How to complete this task
Reproduce exactly the line with "de bon sens, qui tendent vers une agri" and all the lines beneath it, stopping only at the end of the material.

======

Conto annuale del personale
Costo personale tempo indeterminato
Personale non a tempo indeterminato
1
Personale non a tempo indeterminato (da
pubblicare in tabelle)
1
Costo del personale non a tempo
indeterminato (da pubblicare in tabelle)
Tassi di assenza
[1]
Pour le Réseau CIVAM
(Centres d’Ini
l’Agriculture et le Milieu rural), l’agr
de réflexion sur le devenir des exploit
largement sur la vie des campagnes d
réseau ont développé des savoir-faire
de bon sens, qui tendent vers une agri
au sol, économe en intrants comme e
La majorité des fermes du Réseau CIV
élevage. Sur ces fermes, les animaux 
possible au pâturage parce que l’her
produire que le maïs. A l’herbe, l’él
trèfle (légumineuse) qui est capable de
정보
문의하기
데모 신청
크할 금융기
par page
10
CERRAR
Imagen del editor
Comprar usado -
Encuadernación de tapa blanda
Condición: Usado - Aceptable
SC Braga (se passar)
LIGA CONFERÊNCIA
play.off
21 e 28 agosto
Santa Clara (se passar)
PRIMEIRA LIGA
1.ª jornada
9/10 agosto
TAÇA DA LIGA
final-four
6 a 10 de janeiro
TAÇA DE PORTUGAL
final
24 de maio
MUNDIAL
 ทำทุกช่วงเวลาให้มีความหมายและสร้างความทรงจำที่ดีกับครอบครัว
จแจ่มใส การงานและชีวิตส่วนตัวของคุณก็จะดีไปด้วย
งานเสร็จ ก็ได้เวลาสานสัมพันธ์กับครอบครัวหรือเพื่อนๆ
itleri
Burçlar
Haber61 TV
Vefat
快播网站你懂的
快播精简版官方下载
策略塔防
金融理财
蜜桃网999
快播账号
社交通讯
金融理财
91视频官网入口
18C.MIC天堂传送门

======

Response
de bon sens, qui tendent vers une agri
au sol, économe en intrants comme e
La majorité des fermes du Réseau CIV
élevage. Sur ces fermes, les animaux 
possible au pâturage parce que l’her
produire que le maïs. A l’herbe, l’él
trèfle (légumineuse) qui est capable de
정보
문의하기
데모 신청
크할 금융기
par page
10
CERRAR
Imagen del editor
Comprar usado -
Encuadernación de tapa blanda
Condición: Usado - Aceptable
SC Braga (se passar)
LIGA CONFERÊNCIA
play.off
21 e 28 agosto
Santa Clara (se passar)
PRIMEIRA LIGA
1.ª jornada
9/10 agosto
TAÇA DA LIGA
final-four
6 a 10 de janeiro
TAÇA DE PORTUGAL
final
24 de maio
MUNDIAL
 ทำทุกช่วงเวลาให้มีความหมายและสร้างความทรงจำที่ดีกับครอบครัว
จแจ่มใส การงานและชีวิตส่วนตัวของคุณก็จะดีไปด้วย
งานเสร็จ ก็ได้เวลาสานสัมพันธ์กับครอบครัวหรือเพื่อนๆ
itleri
Burçlar
Haber61 TV
Vefat
快播网站你懂的
快播精简版官方下载
策略塔防
金融理财
蜜桃网999
快播账号
社交通讯
金融理财
91视频官网入口
18C.MIC天堂传送门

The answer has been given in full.